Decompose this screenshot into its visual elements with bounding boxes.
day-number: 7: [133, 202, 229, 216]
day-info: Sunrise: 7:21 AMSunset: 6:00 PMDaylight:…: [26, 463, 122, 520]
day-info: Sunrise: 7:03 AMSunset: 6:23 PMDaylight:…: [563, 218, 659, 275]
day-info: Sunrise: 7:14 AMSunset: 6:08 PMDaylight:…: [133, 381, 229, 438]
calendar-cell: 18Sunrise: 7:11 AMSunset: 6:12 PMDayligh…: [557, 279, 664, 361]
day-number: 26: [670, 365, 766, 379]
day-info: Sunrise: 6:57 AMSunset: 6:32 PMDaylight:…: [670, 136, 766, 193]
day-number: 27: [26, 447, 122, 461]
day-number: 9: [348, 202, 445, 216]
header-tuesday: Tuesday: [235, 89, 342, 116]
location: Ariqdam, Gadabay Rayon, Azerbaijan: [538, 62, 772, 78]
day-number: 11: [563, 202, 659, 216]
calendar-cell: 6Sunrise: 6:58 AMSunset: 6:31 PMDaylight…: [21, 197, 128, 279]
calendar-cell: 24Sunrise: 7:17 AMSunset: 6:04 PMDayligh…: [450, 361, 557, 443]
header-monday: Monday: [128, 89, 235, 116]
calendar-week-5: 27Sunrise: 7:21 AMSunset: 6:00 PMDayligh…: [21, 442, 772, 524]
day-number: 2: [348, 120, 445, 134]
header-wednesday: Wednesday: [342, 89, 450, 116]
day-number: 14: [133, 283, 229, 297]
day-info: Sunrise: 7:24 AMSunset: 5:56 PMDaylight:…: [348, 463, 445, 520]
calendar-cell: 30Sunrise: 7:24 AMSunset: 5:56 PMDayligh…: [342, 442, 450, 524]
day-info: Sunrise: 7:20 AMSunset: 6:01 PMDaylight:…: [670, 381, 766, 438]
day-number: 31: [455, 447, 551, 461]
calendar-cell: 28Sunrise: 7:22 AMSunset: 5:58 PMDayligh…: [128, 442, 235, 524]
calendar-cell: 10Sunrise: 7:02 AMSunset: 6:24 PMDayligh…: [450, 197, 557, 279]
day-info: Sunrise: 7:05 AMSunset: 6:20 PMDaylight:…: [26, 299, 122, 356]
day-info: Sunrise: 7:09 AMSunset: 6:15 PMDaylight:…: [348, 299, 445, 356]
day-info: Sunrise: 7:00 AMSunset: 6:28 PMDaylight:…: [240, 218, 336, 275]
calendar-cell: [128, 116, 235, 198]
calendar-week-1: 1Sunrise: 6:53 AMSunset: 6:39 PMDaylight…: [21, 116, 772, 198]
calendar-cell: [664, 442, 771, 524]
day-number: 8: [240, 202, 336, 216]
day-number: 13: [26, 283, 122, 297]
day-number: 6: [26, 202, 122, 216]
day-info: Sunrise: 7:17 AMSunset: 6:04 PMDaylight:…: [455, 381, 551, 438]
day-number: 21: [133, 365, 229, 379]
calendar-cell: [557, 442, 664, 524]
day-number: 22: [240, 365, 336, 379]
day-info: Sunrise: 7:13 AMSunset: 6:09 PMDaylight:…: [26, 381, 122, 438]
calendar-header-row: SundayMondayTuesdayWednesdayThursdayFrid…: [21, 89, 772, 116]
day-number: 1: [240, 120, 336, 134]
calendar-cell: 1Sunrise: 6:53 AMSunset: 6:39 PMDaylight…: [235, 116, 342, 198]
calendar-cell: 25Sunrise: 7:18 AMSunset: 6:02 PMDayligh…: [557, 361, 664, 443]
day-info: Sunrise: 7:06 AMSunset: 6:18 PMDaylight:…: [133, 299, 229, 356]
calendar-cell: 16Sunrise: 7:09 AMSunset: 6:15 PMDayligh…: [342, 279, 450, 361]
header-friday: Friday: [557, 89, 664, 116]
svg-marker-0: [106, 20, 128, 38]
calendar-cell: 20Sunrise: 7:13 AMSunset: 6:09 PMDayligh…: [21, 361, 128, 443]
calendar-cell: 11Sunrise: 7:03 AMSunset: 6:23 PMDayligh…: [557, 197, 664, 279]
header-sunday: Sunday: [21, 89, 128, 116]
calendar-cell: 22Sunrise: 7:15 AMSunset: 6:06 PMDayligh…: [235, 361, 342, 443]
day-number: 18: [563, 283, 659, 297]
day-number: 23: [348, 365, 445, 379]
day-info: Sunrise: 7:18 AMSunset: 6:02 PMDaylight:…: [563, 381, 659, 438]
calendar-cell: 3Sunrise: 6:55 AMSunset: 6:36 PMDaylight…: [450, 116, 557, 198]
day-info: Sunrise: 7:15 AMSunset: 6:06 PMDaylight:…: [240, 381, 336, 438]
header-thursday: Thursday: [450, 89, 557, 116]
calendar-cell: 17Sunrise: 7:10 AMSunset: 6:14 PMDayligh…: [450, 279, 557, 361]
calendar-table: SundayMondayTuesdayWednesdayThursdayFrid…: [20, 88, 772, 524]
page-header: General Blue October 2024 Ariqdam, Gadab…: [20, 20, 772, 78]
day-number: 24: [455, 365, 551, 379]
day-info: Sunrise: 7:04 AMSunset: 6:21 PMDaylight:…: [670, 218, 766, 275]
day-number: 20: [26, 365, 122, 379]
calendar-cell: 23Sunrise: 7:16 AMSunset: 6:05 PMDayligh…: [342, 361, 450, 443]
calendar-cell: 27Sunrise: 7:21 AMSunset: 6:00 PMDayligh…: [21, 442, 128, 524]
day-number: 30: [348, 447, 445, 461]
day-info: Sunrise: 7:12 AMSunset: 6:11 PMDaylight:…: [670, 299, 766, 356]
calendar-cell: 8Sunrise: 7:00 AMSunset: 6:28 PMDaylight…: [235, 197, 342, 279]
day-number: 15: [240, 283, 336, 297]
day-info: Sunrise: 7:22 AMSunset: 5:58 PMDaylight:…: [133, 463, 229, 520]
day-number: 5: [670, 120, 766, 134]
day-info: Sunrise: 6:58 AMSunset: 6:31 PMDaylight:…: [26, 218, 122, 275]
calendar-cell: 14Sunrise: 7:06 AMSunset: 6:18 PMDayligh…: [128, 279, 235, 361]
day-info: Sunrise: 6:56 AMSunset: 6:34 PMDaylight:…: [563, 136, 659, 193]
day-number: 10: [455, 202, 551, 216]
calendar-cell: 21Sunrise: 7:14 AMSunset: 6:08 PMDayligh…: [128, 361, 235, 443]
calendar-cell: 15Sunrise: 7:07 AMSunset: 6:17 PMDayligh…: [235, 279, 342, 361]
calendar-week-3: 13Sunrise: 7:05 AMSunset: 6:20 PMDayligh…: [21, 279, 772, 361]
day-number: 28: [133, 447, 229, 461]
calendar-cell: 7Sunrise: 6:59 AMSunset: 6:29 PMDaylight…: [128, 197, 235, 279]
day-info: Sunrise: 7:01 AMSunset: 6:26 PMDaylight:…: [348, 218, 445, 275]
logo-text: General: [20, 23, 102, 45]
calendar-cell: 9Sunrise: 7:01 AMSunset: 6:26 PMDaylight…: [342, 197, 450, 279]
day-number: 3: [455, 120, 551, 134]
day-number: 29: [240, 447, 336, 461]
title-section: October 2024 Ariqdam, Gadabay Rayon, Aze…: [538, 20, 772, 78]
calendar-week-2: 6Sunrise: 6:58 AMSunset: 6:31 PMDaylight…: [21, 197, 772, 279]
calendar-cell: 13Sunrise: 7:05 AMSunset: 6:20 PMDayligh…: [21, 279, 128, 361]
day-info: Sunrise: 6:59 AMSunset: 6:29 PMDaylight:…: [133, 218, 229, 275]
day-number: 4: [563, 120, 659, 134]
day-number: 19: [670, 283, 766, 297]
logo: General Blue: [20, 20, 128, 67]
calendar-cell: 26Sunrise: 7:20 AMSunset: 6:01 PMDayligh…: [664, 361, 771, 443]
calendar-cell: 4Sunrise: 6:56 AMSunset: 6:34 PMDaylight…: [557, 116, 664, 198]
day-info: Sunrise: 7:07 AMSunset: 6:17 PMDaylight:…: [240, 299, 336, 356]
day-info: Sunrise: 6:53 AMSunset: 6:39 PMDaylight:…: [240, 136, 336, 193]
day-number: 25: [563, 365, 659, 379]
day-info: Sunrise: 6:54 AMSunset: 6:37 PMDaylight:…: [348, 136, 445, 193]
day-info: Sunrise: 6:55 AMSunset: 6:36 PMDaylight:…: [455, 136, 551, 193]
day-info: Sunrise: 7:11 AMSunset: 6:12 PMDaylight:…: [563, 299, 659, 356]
##########
Search the data for "header". Copy every line that has it.

- [Solution for this exercise]:
header-tuesday: Tuesday: [235, 89, 342, 116]
header-monday: Monday: [128, 89, 235, 116]
header-wednesday: Wednesday: [342, 89, 450, 116]
calendar-header-row: SundayMondayTuesdayWednesdayThursdayFrid…: [21, 89, 772, 116]
header-friday: Friday: [557, 89, 664, 116]
header-sunday: Sunday: [21, 89, 128, 116]
header-thursday: Thursday: [450, 89, 557, 116]
page-header: General Blue October 2024 Ariqdam, Gadab…: [20, 20, 772, 78]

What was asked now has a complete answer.